Bu olayı şunun için aktardım. Hani Pazartesinden beri bazı kesimler sorup duruyor ya, "Recep Akdağ'ın yeniden liste başı olması AK Parti için iyi mi oldu, kötü mü?" diye...
Şehir merkezinde muayyen bir grup, Recep Akdağ'ı beşeri münasebetlerinin çok kötü olduğu gerekçesiyle eleştiriyor.
Bu eleştirilerin iyi niyetli olanlarının bir kısmına biz de katılıyoruz. Doğrudur; Akdağ biraz soğuk bir yapıya sahip... Lakin bu, Akdağ'ın halk içinde çok ciddi bir karşılığı olduğu gerçeğini değiştirmiyor.
Özellikle kadınlar ve yaşı ellinin üzerindeki herkes Recep Bey'i çok tutuyor.
Çünkü Akdağ'ın sağlık alanında yaptığı hizmetler, bugün bile güncelliğini koruyor.
Dolayısıyla AK Parti genel merkezi, 24 Haziran seçimleri için vekil listelerini belirlerken, Recep Akdağ'ı taammüden liste başı yaptı.
140'ın üzerinde isim AK Parti'den aday adayı olmuştu. Allah aşkınıza söyler misiniz, bu isimlerden hangisi liste başı olsaydı, Akdağ'ın onda biri kadar seçmen bazında tesir uyandırabilirdi acaba...
Anladığım kadarıyla, gerek temayül yoklamasında gerekse il teşkilatının kişisel kanaati hep Akdağ lehine olmuş. Muhtemeldir ki, il teşkilatı genel merkezine şunu söyledi:
"Takdir sizin, fakat bize sorarsanız cevabımız şudur: Akdağ'ın dışında hangi ismi liste başı yaparsanız yapın, tabanda gerekli heyecanı ve sıçramayı yakalayamayız."
Böyle yazmışlar mıdır, yazmamışlar mıdır bilmiyorum. Değil mi ki aklın yolu bir; eğer il teşkilatı sokağın nabzını tutuyorsa, kanaatini bu yönde dile getirmiş olmalıdır.
O isimler içerisinden birini söyleyin ki, aynı anda Hınıs'taki Kürt vatandaştan da, Olur'daki Türk seçmenden de oy alabilsin...
Mahut bir çevre sevsin ya da sevmesin, soğuk bulsun ya da bulmasın değişmez.
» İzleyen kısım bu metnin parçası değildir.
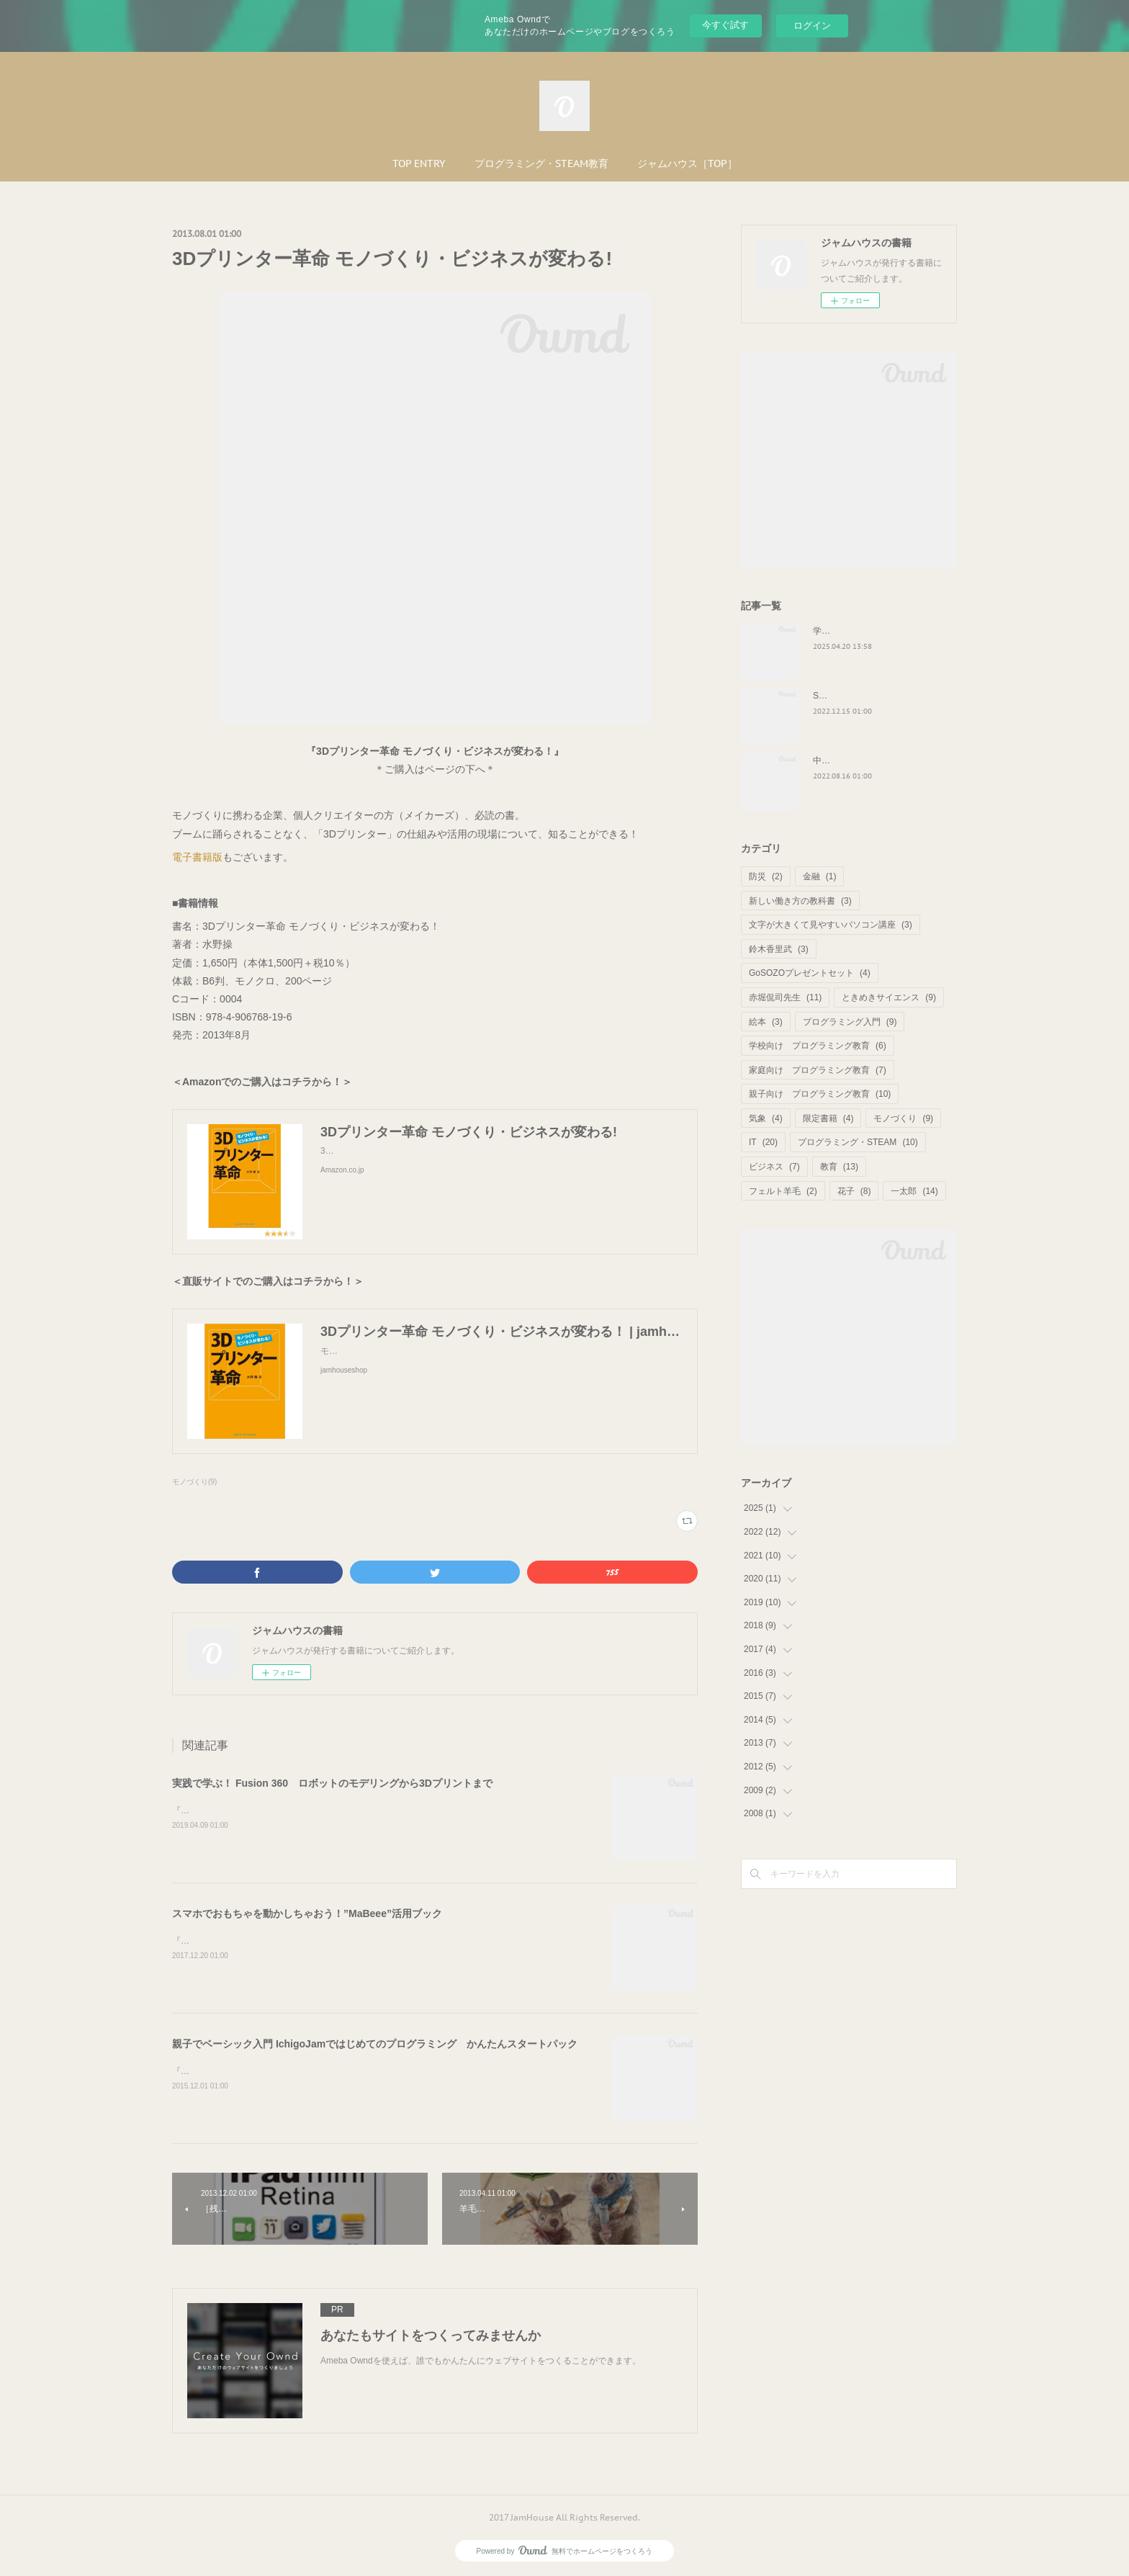  What do you see at coordinates (854, 1191) in the screenshot?
I see `花子` at bounding box center [854, 1191].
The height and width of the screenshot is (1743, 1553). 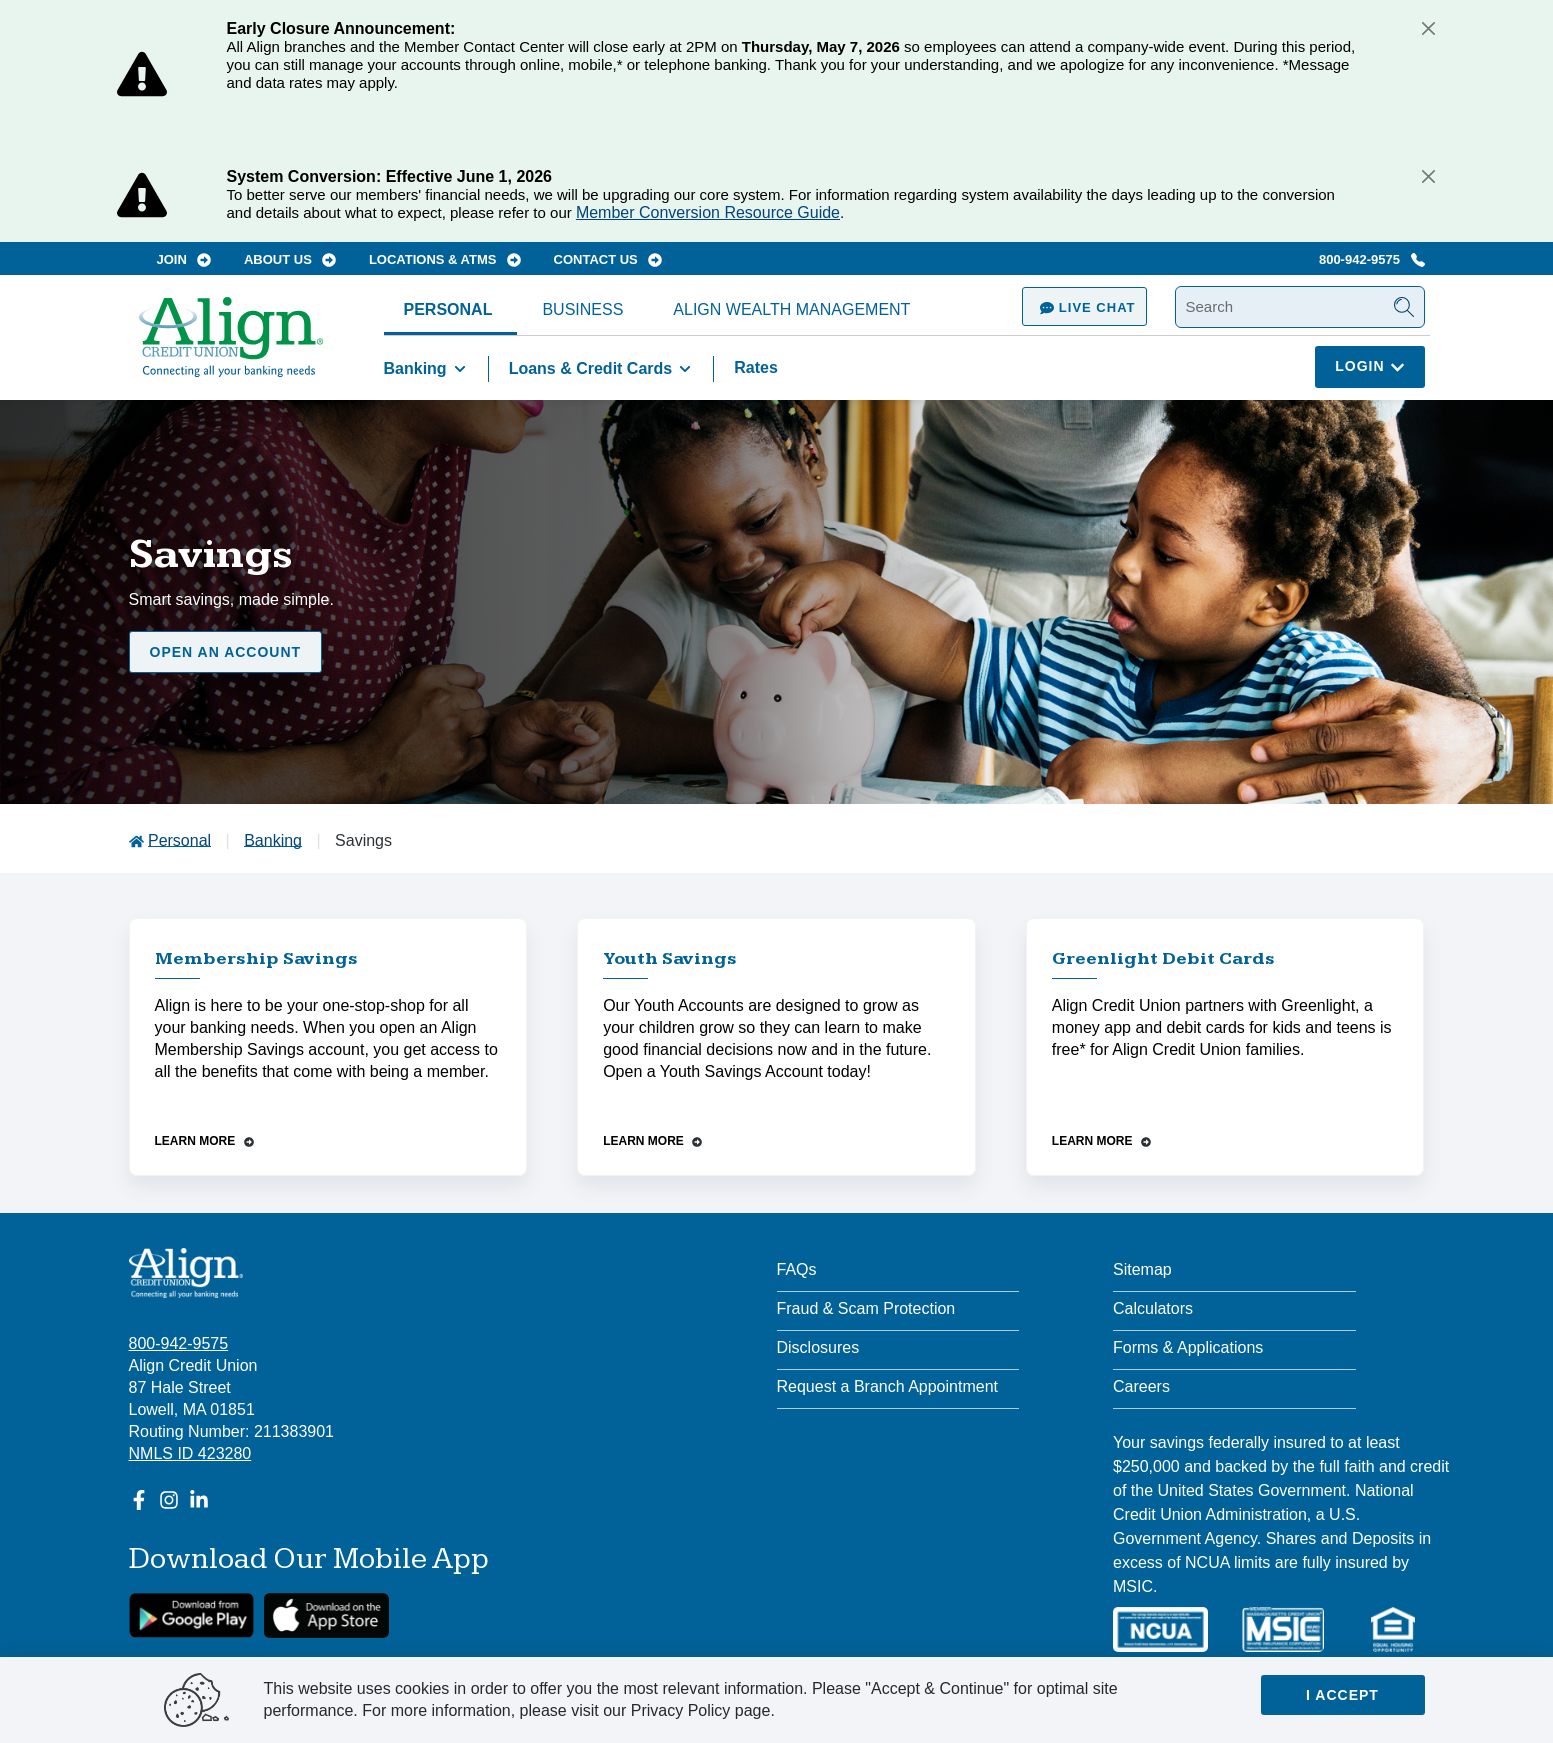 What do you see at coordinates (685, 369) in the screenshot?
I see `[Toggle Loans & Credit Cards items]` at bounding box center [685, 369].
Akdağ, geniş kitlelerin gönül tellerine dokunan ve o geniş kitlelerin dilini konuşan bir siyasetçi.
Bu sebeple AK Parti'nin Akdağ tercihi, birilerinin sandığı gibi yukarıdakilerin hatır gönül ilişkisinin ürünü değil, bizzat partinin sonuç almaya dönük bir stratejisidir.
Yani parti yöneticileri, Akdağ'ın kaşına gözüne bayıldıklarından değil, sahip olduğu yüksek potansiyelden ötürü asla vazgeçemiyorlar.